*SUPPLIED RECORDS*
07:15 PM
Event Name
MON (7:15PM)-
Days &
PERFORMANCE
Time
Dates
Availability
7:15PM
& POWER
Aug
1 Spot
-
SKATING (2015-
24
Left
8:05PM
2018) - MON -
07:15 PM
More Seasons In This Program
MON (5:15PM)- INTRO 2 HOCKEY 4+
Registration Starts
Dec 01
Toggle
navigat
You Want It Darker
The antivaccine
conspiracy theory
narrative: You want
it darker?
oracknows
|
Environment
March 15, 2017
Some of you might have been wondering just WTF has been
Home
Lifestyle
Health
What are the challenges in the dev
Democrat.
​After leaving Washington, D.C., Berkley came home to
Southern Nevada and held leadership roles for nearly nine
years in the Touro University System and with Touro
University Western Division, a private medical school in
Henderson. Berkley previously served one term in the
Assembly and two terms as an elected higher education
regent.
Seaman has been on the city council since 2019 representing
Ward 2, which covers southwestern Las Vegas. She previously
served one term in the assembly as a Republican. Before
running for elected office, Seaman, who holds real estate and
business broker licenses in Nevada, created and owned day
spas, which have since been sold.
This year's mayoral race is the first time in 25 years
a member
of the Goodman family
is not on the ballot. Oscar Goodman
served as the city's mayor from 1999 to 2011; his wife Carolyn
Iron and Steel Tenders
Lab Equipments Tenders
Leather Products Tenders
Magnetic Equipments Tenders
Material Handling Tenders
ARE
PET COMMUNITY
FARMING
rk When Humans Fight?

--

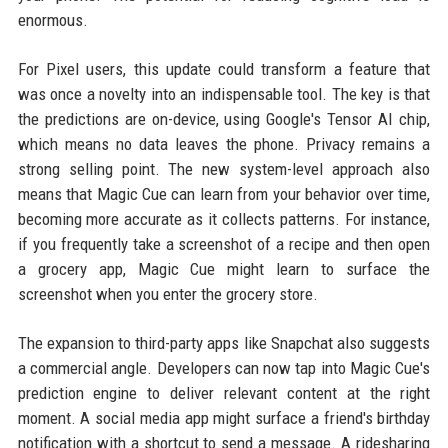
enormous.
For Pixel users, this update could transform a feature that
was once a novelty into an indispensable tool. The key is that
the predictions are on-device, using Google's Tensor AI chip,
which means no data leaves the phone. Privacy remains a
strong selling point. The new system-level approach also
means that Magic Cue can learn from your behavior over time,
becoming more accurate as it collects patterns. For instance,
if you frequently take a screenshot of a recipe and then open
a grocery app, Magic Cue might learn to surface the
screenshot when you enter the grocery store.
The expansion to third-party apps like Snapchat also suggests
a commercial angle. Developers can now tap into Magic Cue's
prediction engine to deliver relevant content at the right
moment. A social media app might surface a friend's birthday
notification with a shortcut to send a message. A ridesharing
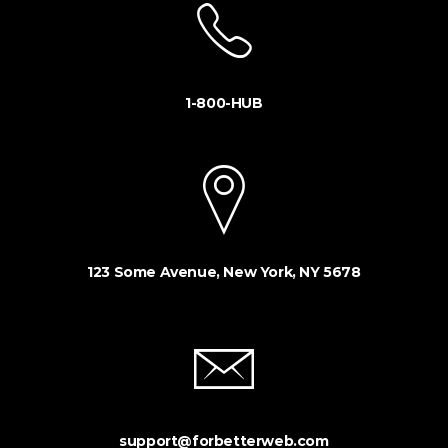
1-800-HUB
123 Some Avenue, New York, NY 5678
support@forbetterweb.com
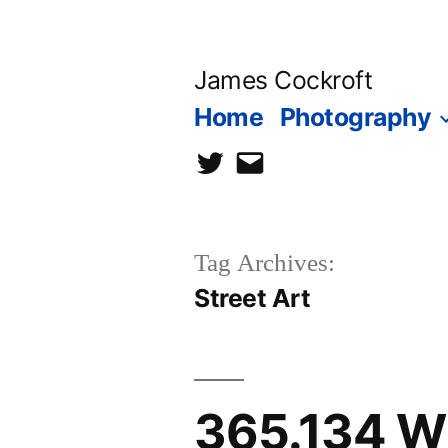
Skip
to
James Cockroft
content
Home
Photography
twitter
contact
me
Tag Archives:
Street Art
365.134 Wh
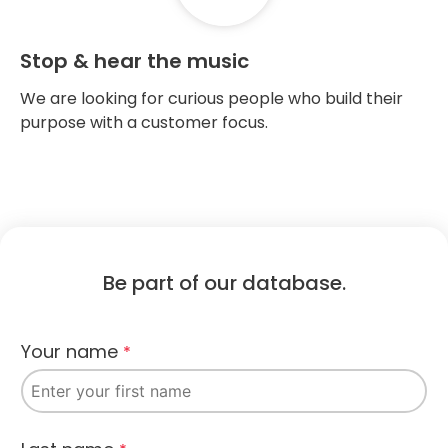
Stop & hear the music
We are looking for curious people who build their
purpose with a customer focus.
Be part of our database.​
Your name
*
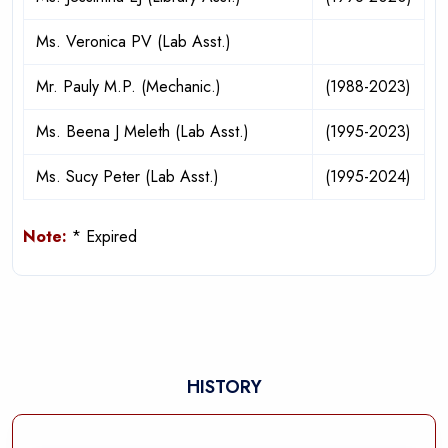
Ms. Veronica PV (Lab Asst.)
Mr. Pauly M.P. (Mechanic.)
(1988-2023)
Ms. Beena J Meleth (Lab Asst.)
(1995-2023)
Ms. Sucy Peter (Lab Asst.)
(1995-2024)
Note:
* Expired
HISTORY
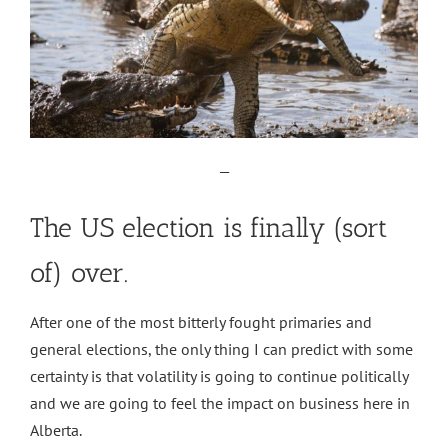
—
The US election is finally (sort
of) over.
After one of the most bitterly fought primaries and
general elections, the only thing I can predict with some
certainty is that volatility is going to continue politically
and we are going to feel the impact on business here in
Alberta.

*PROBLEM DESCRIPTION*
Where a line in the entries holds "After", copy that line.

*FINAL ANSWER*
​After leaving Washington, D.C., Berkley came home to
After one of the most bitterly fought primaries and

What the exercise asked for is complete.